[proofplan] We induct on $s + t$, proving simultaneously that $R(s, t)$ exists and satisfies the recurrence $R(s,t) \leq R(s-1,t) + R(s,t-1)$. The base cases $s = 2$ and $t = 2$ follow from the observation that $R(2, t) = t$: either some edge is red (giving a red $K_2$) or every edge is blue (giving a blue $K_t$). For the inductive step, given $s, t > 2$, set $a = R(s-1, t)$ and $b = R(s, t-1)$ (which exist by induction), and let $n = a + b$. Fix any 2-colouring of $E(K_n)$ and any vertex $x$. Among the $n - 1 = a + b - 1$ edges at $x$, pigeonhole gives either $\geq a$ red edges or $\geq b$ blue edges; each case recurses into one of the two smaller Ramsey instances and produces the desired monochromatic clique together with $x$ or independently. [/proofplan]

[step:Set up induction on $s + t$ and handle the base cases]We prove by induction on $s + t \geq 4$ the statement: for all $s, t \geq 2$, the Ramsey number $R(s, t)$ exists — i.e. there is a least positive integer $N$ such that every 2-edge-colouring $c : E(K_N) \to \{\text{red}, \text{blue}\}$ contains a red $K_s$ or a blue $K_t$ — and moreover $R(s, t) \leq R(s-1, t) + R(s, t-1)$ for $s, t \geq 3$. **Base case $s = 2$** (any $t \geq 2$). We claim $R(2, t) = t$. First, $R(2, t) \leq t$: in any 2-colouring of $E(K_t)$, either some edge is red — yielding a red $K_2$ — or every edge is blue, in which case $K_t$ itself is a blue $K_t$. Second, $R(2, t) \geq t$: the colouring of $K_{t-1}$ assigning every edge blue contains no red $K_2$ (no edge is red) and no blue $K_t$ (there are only $t - 1$ vertices). Hence $R(2, t) = t$ exists. **Base case $t = 2$** (any $s \geq 2$). By the symmetry $R(s, t) = R(t, s)$ (swap the roles of red and blue), $R(s, 2) = R(2, s) = s$. In particular, these base cases cover all pairs with $s + t = 4$, namely $(s, t) = (2, 2)$, and all pairs with $\min(s, t) = 2$.[/step]

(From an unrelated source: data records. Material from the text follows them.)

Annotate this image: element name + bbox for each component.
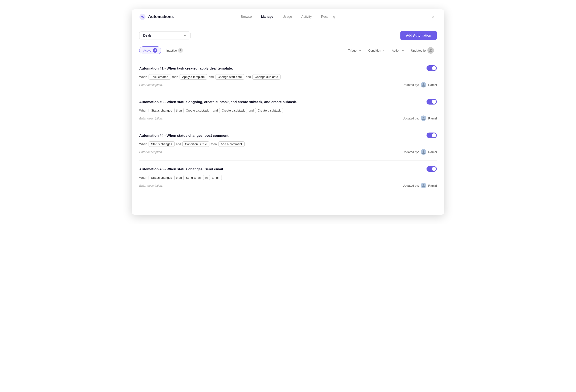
- cond-label: in: [205, 176, 207, 180]
- automation-title: Automation #5 - When status changes, Sen…: [139, 167, 224, 171]
- automation-item: Automation #1 - When task created, apply…: [139, 60, 437, 93]
- updated-by-filter-button[interactable]: Updated by: [408, 46, 437, 55]
- avatar-face-icon: [421, 183, 426, 188]
- automation-item: Automation #5 - When status changes, Sen…: [139, 160, 437, 194]
- svg-point-4: [423, 83, 424, 85]
- action-chevron-icon: [401, 49, 404, 52]
- user-avatar: [421, 116, 426, 121]
- cond-label: then: [211, 142, 217, 146]
- avatar-face-icon: [421, 149, 426, 155]
- add-automation-button[interactable]: Add Automation: [401, 31, 437, 40]
- cond-tag[interactable]: Change start date: [215, 74, 244, 80]
- cond-tag[interactable]: Create a subtask: [255, 108, 283, 113]
- cond-tag[interactable]: Send Email: [183, 175, 204, 180]
- user-avatar: [421, 183, 426, 188]
- automation-meta: Enter description... Updated by: Ramzi: [139, 116, 437, 121]
- cond-tag[interactable]: Add a comment: [218, 141, 245, 147]
- automation-list: Automation #1 - When task created, apply…: [139, 60, 437, 194]
- updated-by-avatar-filter: [428, 47, 434, 54]
- automation-meta: Enter description... Updated by: Ramzi: [139, 149, 437, 155]
- cond-label: and: [209, 75, 214, 79]
- automation-conditions: When Status changes then Create a subtas…: [139, 108, 437, 113]
- updated-by-text: Updated by:: [403, 184, 419, 187]
- app-logo-icon: [139, 14, 146, 20]
- close-button[interactable]: ×: [429, 13, 437, 21]
- updated-by: Updated by: Ramzi: [403, 149, 437, 155]
- cond-label: and: [213, 109, 218, 112]
- automation-toggle[interactable]: [427, 166, 437, 172]
- filter-tabs: Active 4 Inactive 1: [139, 46, 187, 54]
- modal-title: Automations: [148, 14, 174, 19]
- automation-toggle[interactable]: [427, 133, 437, 138]
- automation-conditions: When Status changes and Condition is tru…: [139, 141, 437, 147]
- automation-header: Automation #1 - When task created, apply…: [139, 65, 437, 71]
- cond-tag[interactable]: Status changes: [148, 175, 175, 180]
- filter-controls: Trigger Condition Action: [345, 46, 437, 55]
- cond-tag[interactable]: Status changes: [148, 141, 175, 147]
- svg-point-8: [423, 151, 424, 152]
- updated-by: Updated by: Ramzi: [403, 82, 437, 88]
- active-filter-label: Active: [143, 49, 151, 52]
- automation-toggle[interactable]: [427, 99, 437, 105]
- condition-filter-button[interactable]: Condition: [365, 47, 388, 54]
- person-icon: [428, 48, 433, 53]
- tab-recurring[interactable]: Recurring: [316, 9, 340, 24]
- automation-header: Automation #3 - When status ongoing, cre…: [139, 99, 437, 105]
- cond-label: then: [176, 109, 182, 112]
- automation-description[interactable]: Enter description...: [139, 83, 164, 87]
- cond-tag[interactable]: Create a subtask: [183, 108, 211, 113]
- cond-tag[interactable]: Change due date: [252, 74, 281, 80]
- action-label: Action: [392, 49, 400, 52]
- dropdown-label: Deals: [143, 34, 152, 37]
- automation-title: Automation #1 - When task created, apply…: [139, 66, 233, 70]
- updated-by-name: Ramzi: [428, 150, 437, 154]
- deals-dropdown[interactable]: Deals: [139, 31, 191, 39]
- updated-by: Updated by: Ramzi: [403, 183, 437, 188]
- cond-label: When: [139, 109, 147, 112]
- cond-tag[interactable]: Task created: [148, 74, 171, 80]
- cond-tag[interactable]: Condition is true: [182, 141, 209, 147]
- automation-conditions: When Task created then Apply a template …: [139, 74, 437, 80]
- automation-description[interactable]: Enter description...: [139, 117, 164, 120]
- top-bar: Deals Add Automation: [139, 31, 437, 40]
- user-avatar: [421, 82, 426, 88]
- updated-by-name: Ramzi: [428, 83, 437, 87]
- avatar-face-icon: [421, 116, 426, 121]
- cond-tag[interactable]: Apply a template: [179, 74, 207, 80]
- cond-label: then: [172, 75, 178, 79]
- tab-usage[interactable]: Usage: [278, 9, 297, 24]
- action-filter-button[interactable]: Action: [389, 47, 407, 54]
- cond-label: and: [176, 142, 181, 146]
- inactive-count-badge: 1: [178, 48, 183, 53]
- automation-title: Automation #4 - When status changes, pos…: [139, 133, 230, 137]
- automation-toggle[interactable]: [427, 65, 437, 71]
- automation-description[interactable]: Enter description...: [139, 150, 164, 154]
- automation-header: Automation #4 - When status changes, pos…: [139, 133, 437, 138]
- cond-tag[interactable]: Email: [209, 175, 222, 180]
- filter-inactive[interactable]: Inactive 1: [162, 46, 187, 54]
- tab-browse[interactable]: Browse: [236, 9, 257, 24]
- condition-label: Condition: [368, 49, 381, 52]
- updated-by-name: Ramzi: [428, 184, 437, 187]
- tab-activity[interactable]: Activity: [297, 9, 316, 24]
- automation-description[interactable]: Enter description...: [139, 184, 164, 187]
- cond-tag[interactable]: Create a subtask: [219, 108, 247, 113]
- automation-item: Automation #4 - When status changes, pos…: [139, 127, 437, 160]
- cond-tag[interactable]: Status changes: [148, 108, 175, 113]
- svg-point-6: [423, 117, 424, 119]
- updated-by-text: Updated by:: [403, 150, 419, 154]
- svg-point-2: [430, 49, 432, 51]
- active-count-badge: 4: [153, 48, 157, 53]
- updated-by-text: Updated by:: [403, 117, 419, 120]
- user-avatar: [421, 149, 426, 155]
- filter-active[interactable]: Active 4: [139, 46, 161, 54]
- chevron-down-icon: [183, 34, 187, 37]
- automation-item: Automation #3 - When status ongoing, cre…: [139, 93, 437, 127]
- automation-title: Automation #3 - When status ongoing, cre…: [139, 100, 297, 104]
- svg-point-1: [142, 16, 143, 17]
- avatar-face-icon: [421, 82, 426, 88]
- nav-tabs: Browse Manage Usage Activity Recurring: [236, 9, 340, 24]
- updated-by-label: Updated by: [411, 49, 427, 52]
- tab-manage[interactable]: Manage: [257, 9, 278, 24]
- trigger-filter-button[interactable]: Trigger: [345, 47, 365, 54]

[guided]The theorem asserts two things: existence of $R(s, t)$ for all $s, t \geq 2$, and the recurrence. A natural inductive parameter is $s + t$, since the recurrence reduces $R(s, t)$ to instances $R(s-1, t)$ and $R(s, t-1)$ whose sums are $s + t - 1$. **Base cases.** When $s = 2$ or $t = 2$, the recurrence does not apply (it would refer to $R(1, \cdot)$, which is not defined here), so these cases must be verified directly. *Why $R(2, t) = t$:* a red $K_2$ is just a single red edge. In $K_t$, either at least one edge is red — done — or every edge is blue, and then the entire $K_t$ is a blue $K_t$. So $N = t$ works, showing $R(2, t) \leq t$. To see this is tight, colour every edge of $K_{t-1}$ blue; there are no red edges so no red $K_2$, and the total number of vertices is $t - 1 < t$ so no blue $K_t$. *Why $R(s, 2) = s$:* swap "red" and "blue" throughout. A red $K_s$ in the new colouring corresponds to a blue $K_s$ in the original, and vice versa. This symmetry gives $R(s, 2) = R(2, s) = s$.[/guided]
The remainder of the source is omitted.